@ohai - that sucks. Mine are really good actually. A bit conservative but that’s fine given my…lack of diversification.
@Frank - This is a light allocation for me. Normally I’m closer to 50-60% gold/silver. Let’s say my strategic weight to precious metals is 50%. I tactically manage my exposure to physcial gold, physical silver, gold miners, and silver miners.
I could write forever on this but it basically comes down to my outlook on the metal vs the miners. The miners have underperformed the metal for a couple years now for a few reasons, but there are still some good names out there. SLW being the most stable in terms of their financials. AG has the best management (very important in mining) and mines in politically stable countries - relatively speaking. So I generally have some sort of allocation to both those. I’ve sold some of each over the last few weeks to raise some cash. Not bearish on silver necessarily, but the miners can get dinged up just for being equities. Anyway, right now I’m about 50/50 physical silver/miners.
Why silver over gold? In extremely simplistic terms, silver is a beta play on gold. If you bullish on gold long-term, as I am, silver is a higher risk, higher reward play. But, that’s not my thesis at all. I look at the global supply of the silver that’s above ground plus the annual production from mines, and I don’t see it meeting global demand. Indeed, there appears to be major shortages looming over the next few years. Anytime I can frontrun a supply crunch I’m all over it. Did well with the silicon shortage playing WFR a few years ago. But I digress. Silver is an extremely useful industrial metal so it’s sensitive to global demand for electronics. From that angle I benefit from a steady global economic recovery. And, silver is money (in the same way gold is). Gold’s being bought by central banks, silver is being bought by people. Demand for physical silver ebbs and flows, but there’s a steady uptrend as people hedge against their local currency devaluing.
Why precious metals in general? I’ve detailed my reasoning several times of the last few years and absolutely nothing’s changed.

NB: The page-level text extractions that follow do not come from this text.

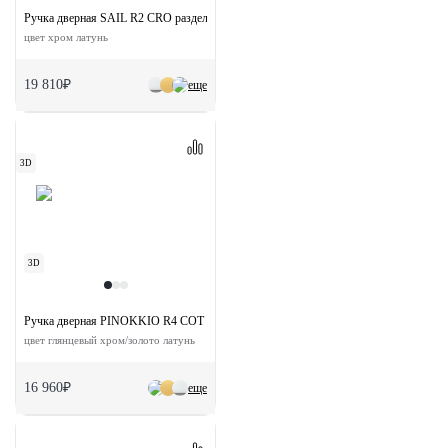
Ручка дверная SAIL R2 CRO раздельная на круглой основе
цвет хром латунь
19 810₽
еще
3D
3D
Ручка дверная PINOKKIO R4 COT раздельная на круглой розетке
цвет глянцевый хром/золото латунь
16 960₽
еще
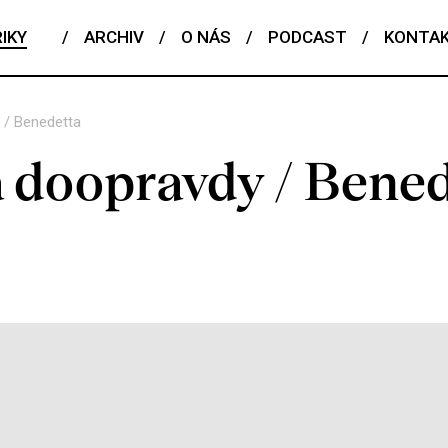
IKY
/
ARCHIV
/
O NÁS
/
PODCAST
/
KONTA
 / Benedetta
a doopravdy / Bene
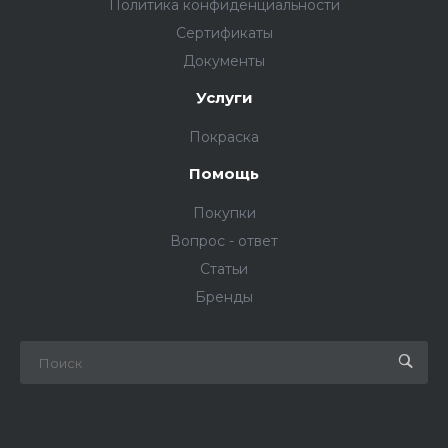
Политика конфиденциальности
Сертификаты
Документы
Услуги
Покраска
Помощь
Покупки
Вопрос - ответ
Статьи
Бренды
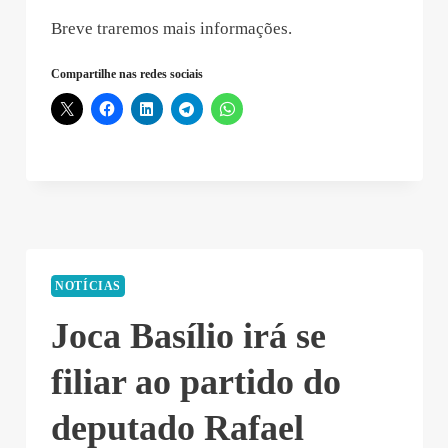
Breve traremos mais informações.
Compartilhe nas redes sociais
NOTÍCIAS
Joca Basílio irá se
filiar ao partido do
deputado Rafael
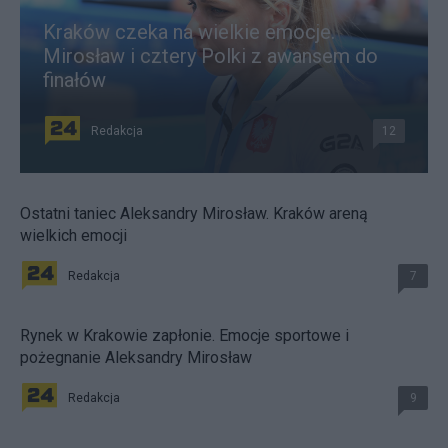
Kraków czeka na wielkie emocje.
Mirosław i cztery Polki z awansem do
finałów
Redakcja
12
Ostatni taniec Aleksandry Mirosław. Kraków areną
wielkich emocji
Redakcja
7
Rynek w Krakowie zapłonie. Emocje sportowe i
pożegnanie Aleksandry Mirosław
Redakcja
9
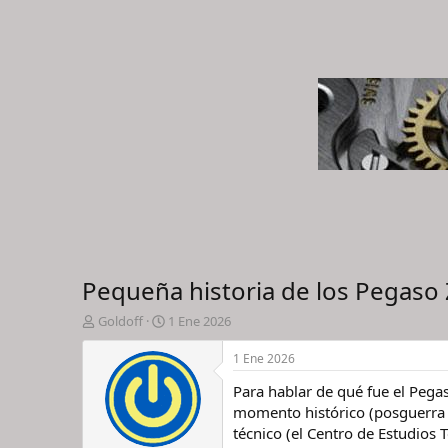
Pequeña historia de los Pegaso
I
F
Goldoff
1 Ene 2026
n
e
i
c
1 Ene 2026
c
h
Para hablar de qué fue el Pega
i
a
a
d
momento histórico (posguerra e
d
e
técnico (el Centro de Estudios 
o
i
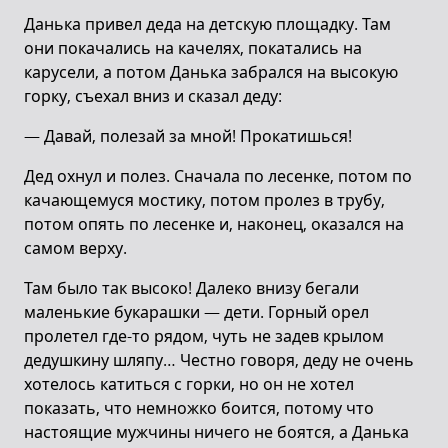
Данька привел деда на детскую площадку. Там
они покачались на качелях, покатались на
карусели, а потом Данька забрался на высокую
горку, съехал вниз и сказал деду:
— Давай, полезай за мной! Прокатишься!
Дед охнул и полез. Сначала по лесенке, потом по
качающемуся мостику, потом пролез в трубу,
потом опять по лесенке и, наконец, оказался на
самом верху.
Там было так высоко! Далеко внизу бегали
маленькие букарашки — дети. Горный орел
пролетел где-то рядом, чуть не задев крылом
дедушкину шляпу… Честно говоря, деду не очень
хотелось катиться с горки, но он не хотел
показать, что немножко боится, потому что
настоящие мужчины ничего не боятся, а Данька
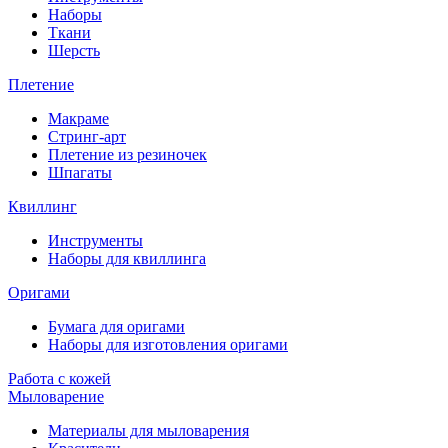
Наборы
Ткани
Шерсть
Плетение
Макраме
Стринг-арт
Плетение из резиночек
Шпагаты
Квиллинг
Инструменты
Наборы для квиллинга
Оригами
Бумага для оригами
Наборы для изготовления оригами
Работа с кожей
Мыловарение
Материалы для мыловарения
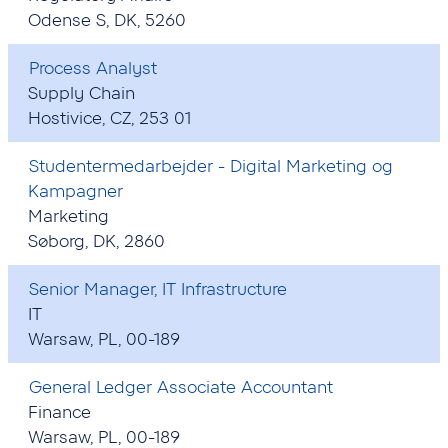
Odense S, DK, 5260
Process Analyst
Supply Chain
Hostivice, CZ, 253 01
Studentermedarbejder - Digital Marketing og
Kampagner
Marketing
Søborg, DK, 2860
Senior Manager, IT Infrastructure
IT
Warsaw, PL, 00-189
General Ledger Associate Accountant
Finance
Warsaw, PL, 00-189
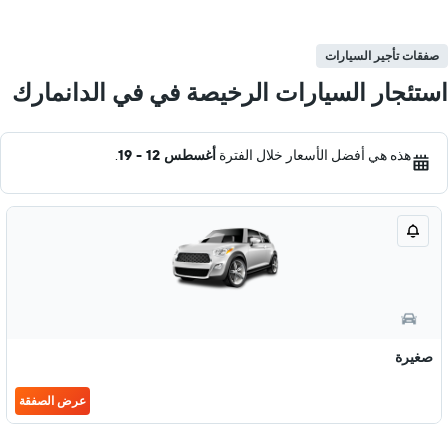
صفقات تأجير السيارات
استئجار السيارات الرخيصة في في الدانمارك
هذه هي أفضل الأسعار خلال الفترة
أغسطس 12 - 19
.
صغيرة
عرض الصفقة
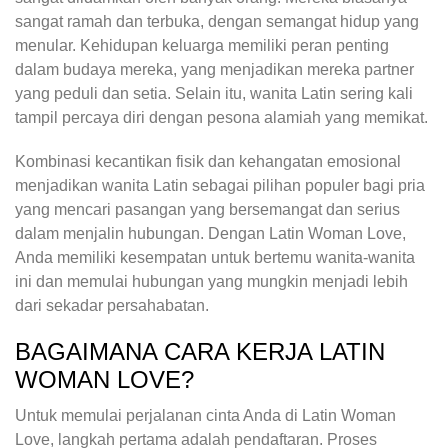
sangat ramah dan terbuka, dengan semangat hidup yang
menular. Kehidupan keluarga memiliki peran penting
dalam budaya mereka, yang menjadikan mereka partner
yang peduli dan setia. Selain itu, wanita Latin sering kali
tampil percaya diri dengan pesona alamiah yang memikat.
Kombinasi kecantikan fisik dan kehangatan emosional
menjadikan wanita Latin sebagai pilihan populer bagi pria
yang mencari pasangan yang bersemangat dan serius
dalam menjalin hubungan. Dengan Latin Woman Love,
Anda memiliki kesempatan untuk bertemu wanita-wanita
ini dan memulai hubungan yang mungkin menjadi lebih
dari sekadar persahabatan.
BAGAIMANA CARA KERJA LATIN
WOMAN LOVE?
Untuk memulai perjalanan cinta Anda di Latin Woman
Love, langkah pertama adalah pendaftaran. Proses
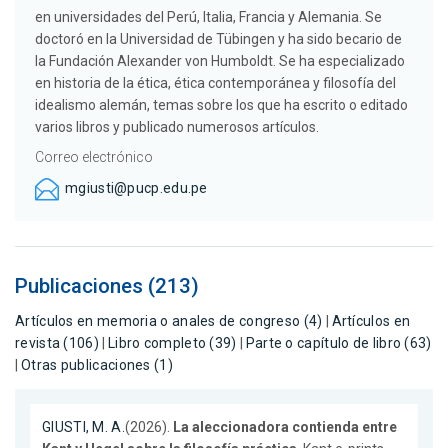
en universidades del Perú, Italia, Francia y Alemania. Se
doctoró en la Universidad de Tübingen y ha sido becario de
la Fundación Alexander von Humboldt. Se ha especializado
en historia de la ética, ética contemporánea y filosofía del
idealismo alemán, temas sobre los que ha escrito o editado
varios libros y publicado numerosos artículos.
Correo electrónico
mgiusti@pucp.edu.pe
Publicaciones (213)
Artículos en memoria o anales de congreso (4)
|
Artículos en
revista (106)
|
Libro completo (39)
|
Parte o capítulo de libro (63)
|
Otras publicaciones (1)
GIUSTI, M. A.
(2026).
La aleccionadora contienda entre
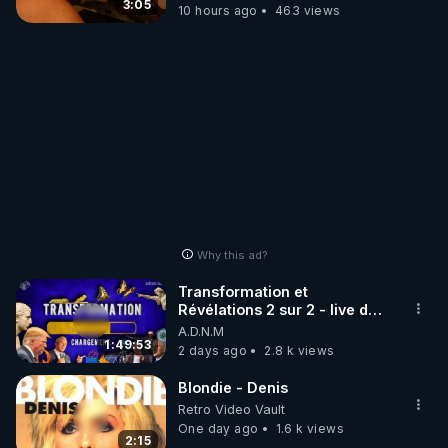
3:05
10 hours ago
463 views
Why this ad?
Transformation et
Révélations 2 sur 2 - live du
07/08/26
A.D.N.M
1:49:53
2 days ago
2.8 k views
Blondie - Denis
Retro Video Vault
One day ago
1.6 k views
2:15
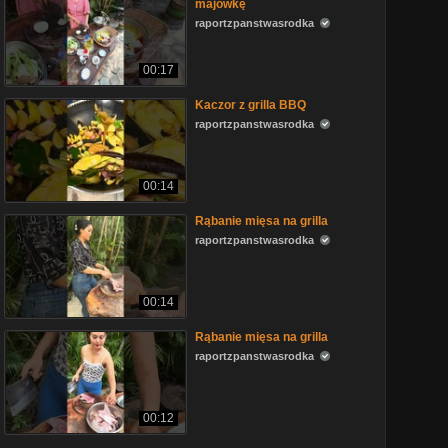
majówkę
raportzpanstwasrodka
00:17
Kaczor z grilla BBQ
raportzpanstwasrodka
00:14
Rąbanie mięsa na grilla
raportzpanstwasrodka
00:14
Rąbanie mięsa na grilla
raportzpanstwasrodka
00:12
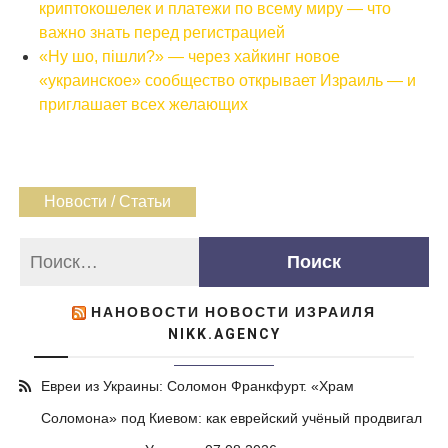
криптокошелек и платежи по всему миру — что
важно знать перед регистрацией
«Ну шо, пішли?» — через хайкинг новое
«украинское» сообщество открывает Израиль — и
приглашает всех желающих
Новости / Статьи
НАНОВОСТИ НОВОСТИ ИЗРАИЛЯ
NIKK.AGENCY
Евреи из Украины: Соломон Франкфурт. «Храм
Соломона» под Киевом: как еврейский учёный продвигал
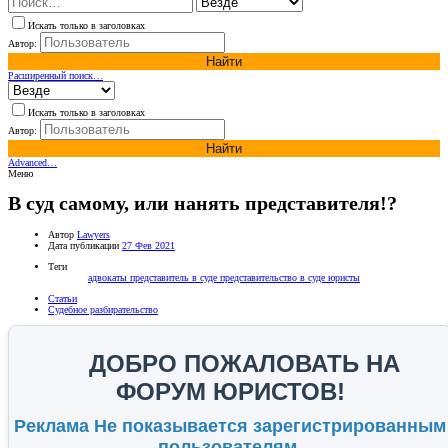
Искать только в заголовках
Автор:
Найти
Расширенный поиск…
Искать только в заголовках
Автор:
Найти
Advanced…
Меню
В суд самому, или нанять представителя!?
Автор
Lawyers
Дата публикации
27 Фев 2021
Теги
адвокаты
представитель в суде
представительство в суде
юристы
Статьи
Судебное разбирательство
ДОБРО ПОЖАЛОВАТЬ НА
ФОРУМ ЮРИСТОВ!
Реклама Не показывается зарегистрированным
пользователям.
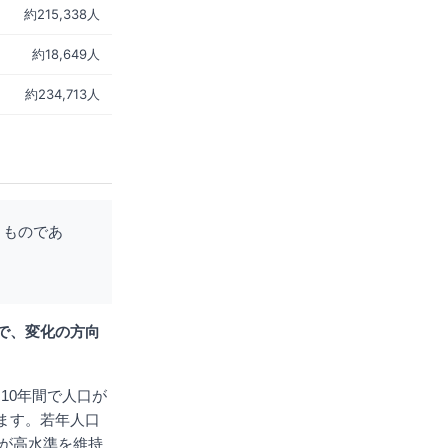
約215,338人
約18,649人
約234,713人
くものであ
で、変化の方向
は10年間で人口が
ます。若年人口
）が高水準を維持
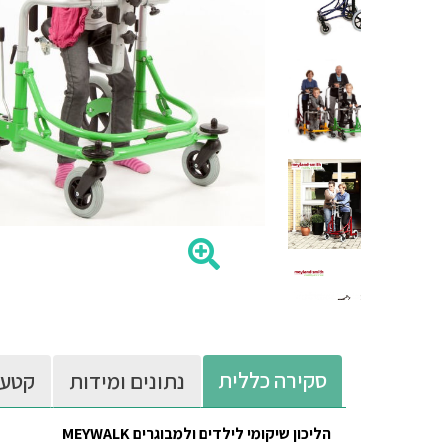
סקירה כללית
נתונים ומידות
קטעי
הליכון שיקומי לילדים ולמבוגרים MEYWALK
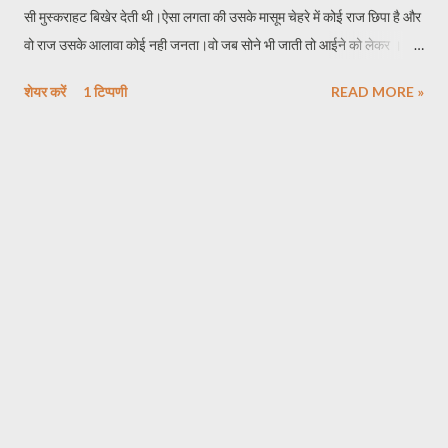
सी मुस्कराहट बिखेर देती थी।ऐसा लगता की उसके मासूम चेहरे में कोई राज छिपा है और
वो राज उसके आलावा कोई नही जनता।वो जब सोने भी जाती तो आईने को लेकर । वो
ऐसा क्यों करती थी ये किसी को भी नही पता था।न जाने उस आईने में ऐसा क्या थ जो
शेयर करें
1 टिप्पणी
READ MORE »
सिर्फ सान्या को ही दीखता था और किसी को नहीं।सान्या की सबसे अच्छी दोस्त मिनाक्षी
जो हमेशा उससे पूछती थी की तुझे इस आईने में क्या दिखाई देता है मुझे भी तो बता बहुत
ज़िद करने के बाद सान्या बस इतना ही कही;- "आईने में मुझे एक तस्वीर दिखी : सब कुछ
था धुंधला बस माथे पे एक लकीर दिखी। समझ नही पा रही थी मैं उस तस्वीर को में जब
गौर से देखी तो उस लकीर के नीचे दो आँखे दिखी ...... फिर लगा आईने पे धूल जमी है।
जब धूल हटाई तो आईने में मेरी ही खूबसूरत तस्वीर नजर आई। इतना कहकर सान्या
चुप हो गयी।मिनाक्षि फिर उससे पूछी मत...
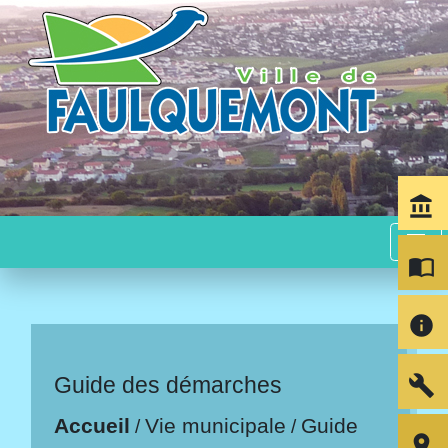
account_balance
menu
import_contacts
info
build
Guide des démarches
Accueil
Vie municipale
Guide
/
/
room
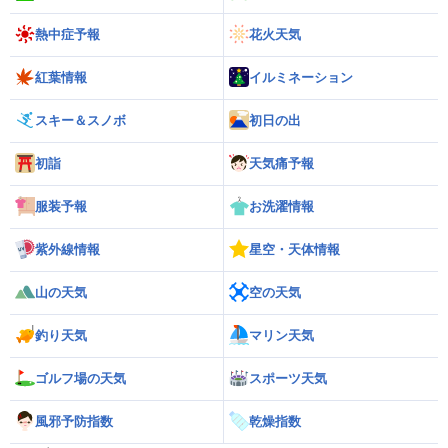
熱中症予報
花火天気
紅葉情報
イルミネーション
スキー＆スノボ
初日の出
初詣
天気痛予報
服装予報
お洗濯情報
紫外線情報
星空・天体情報
山の天気
空の天気
釣り天気
マリン天気
ゴルフ場の天気
スポーツ天気
風邪予防指数
乾燥指数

Negative real rates, unprecedented monetary stimulus, complete lack of faith in central planning, (hyper)inflationary concerns over the medium-long term, global supply and demand imbalance, central banks diversifying away from fiat and USD in particular, geopolitical unrest, and a general feeling things are going to be worse in 5-10 years than they are today.
I’m sure I left several things out, but for a monday morning that’s a good start.